So the story goes of a Jewish woman riding a bus in the Midwest, when a man gets on the bus and sits down next to her. He's wearing a black hat, long black coat, black slacks and shoes, and he has a long curly dark beard.

The woman looks at him disgustedly. "Jews like you," she hisses at him.
He looks up at her, puzzled, and says, "I beg your pardon, madam?" She says, "Look at you. All in black, a beard, never take off your hat! It's Jews like you that give the rest of us a bad name."

He says calmly, "I beg your pardon, madam, but I am not Jewish.
I'm Amish." The woman looks back and smiles, "How nice. You've kept your customs."

We Jews have what one might even call an obsession with fitting in and keeping up with the times. Since time immemorial, disputes have racked Jewish communities the world over caused by friction between the "modernizers" and "traditionalists".

This week's Torah portion is the second portion of the fifth book of the Torah: Devarim or Deuteronomy. This book is nicknamed "The Second Torah" since it is all but a rehash of the first four. It recounts nearly all the stories, laws and commandments found in its predecessors. Only this time, unlike the first four books which are written in the third person (e.g. "And God spoke to Moses") the fifth book is being repeated in the first person by Moses ( "God told me to tell you" ), shortly before his passing.

For the Torah - so exact in its words; entire sections of Jewish law are derived from one single extra word - to spend an entire book on a recap of the first four, albeit this time being repeated by a human being, is strikingly odd.

Let's take a little detour and put this query into a practical form: Life contains many repetitions. We have a birthday, then another and yet another. We go through one day after another, months, years and decades. We might take the same route to work for years on end. Many things we were once so excited over and full of enthusiasm for, barely register on our radars.
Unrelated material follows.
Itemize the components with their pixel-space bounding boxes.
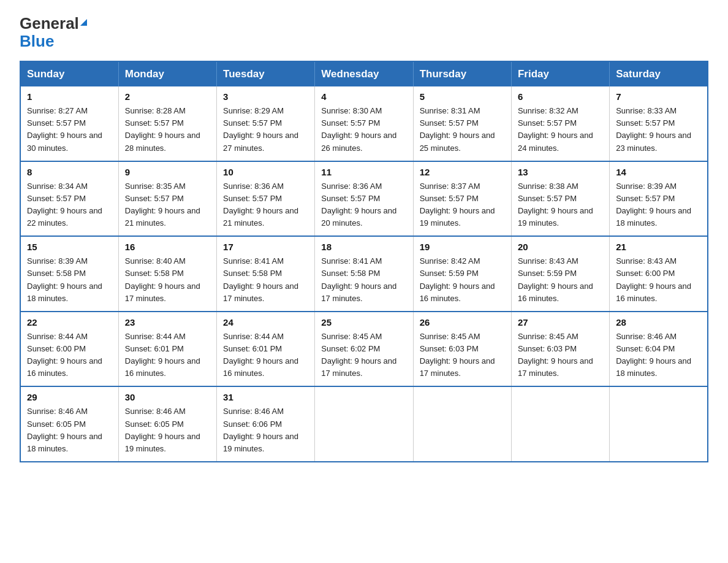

That ecstatic feeling you might have had the first time you entered your new home is long forgotten. The list can go on with so many things, from vacations to relationships to Jewish rituals and holidays that we've long forgotten the meaning of.

Yet sometimes, out of the blue - I'm sure you know the feeling - we'll suddenly rediscover a passion we have. The past and future take a little step back, and we focus on now. We might take out that old saxophone from high school and happily play ourselves blue, just like we used to, now. Or take out an old family album and reminisce for hours, or sit down for a family dinner and rediscover each other, now. Little things like that can put such smiles on our faces and keep us going for weeks. What happened?

Living in the present. The present moment, though preceded by so much, is brand new. Focus. We can look around us and see all the good things we have, now. We can stop, look up to the sky and remember that there's a God who made this world and who's only desire right now is to make us happy. We can zoom in on where we are and how we can maximize the second we're in, for it's never come before and will never come again. "Don't cry because it's over, smile because it happened" said Dr. Seuss.

The Torah tells us that Judaism is meant to be practiced with such enthusiasm as if it was given to us this morning. How is that possible? We got the Torah 3,327 years ago!

The fifth book of the Torah is a repetition, yes, but a repetition repeated by Moses. The first four books were God given - straight from heaven. As much as we study and understand them, there's something special about hearing those same words, in a contemporary fashion. The fifth book is also just as holy and God-given, but the very fact that the Jews were hearing those same commandments repeated by a human being who looked, spoke, ate and drank just like them, gave the Torah a new meaning. It brought it into the present. It made it contemporary and palpable for them. It got them excited about it. It made them have a personal connection to it.

That feeling of excitement and personal connection has high priority in Judaism - very high priority. So much so that an entire book of the Torah is dedicated to just that. That entire fifth book is there to ensure that those same commandments mean something to us, and are enjoyable for us. It's not only the "what" but the "how".

So is The Torah about modernizing or keeping traditions alive? Its about keeping those same, unchanged traditions alive, in a modern relevant way.